A former soldier who helped to liberate France during the Second World War has received France’s top military honour.
Frank Dougan, 91, of King’s Road, Horsham, was presented with the Legion d’Honneur at a special ceremony in Honfleur, Normandy, last week.
Frank was working as a delivery boy for a butchers’ shop - and was in the Home Guard - when he was called up and joined the Army in 1943.
He joined the 12th Devonshire Regiment and carried out his basic training at a camp in Wiltshire and went on to train as a gunner.
At the Normandy invasion, Frank sailed with the Landing Craft Infantry. “I got wet going ashore,” recalled Frank. “We should have taken our boots off as they became very heavy when waterlogged.”
His first major action was at Breville when the company commander was killed by a shell while standing just opposite from Frank.
Later Frank’s regiment moved along the Normandy coast and arrived at Honfleur where they were the first platoon to check if the area was clear of Germans.
In December 1944 Frank was sent to Ardennes where he had another close shave when a sniper fired at him. “I felt the bullet passing close by my face,” said Frank.

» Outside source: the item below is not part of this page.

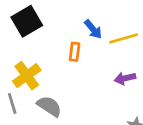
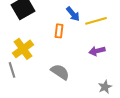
gray semicircle: (49, 106) -> (60, 72), moved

He completed his service in Hamburg as a military policeman.
After the war he married Joan and worked as a London bus inspector. The couple went on to have two children. Joan died in 2008 after 63 years of marriage.
But Frank’s proud family were with him when he received the Legion d’Honneur from Madame Nicole Ameline at a special ceremony at the Petit Grenier a Sel in Honfleur, Normandy.
Frank’s friend Bill Walker, from Eastbourne, was also honoured at the ceremony.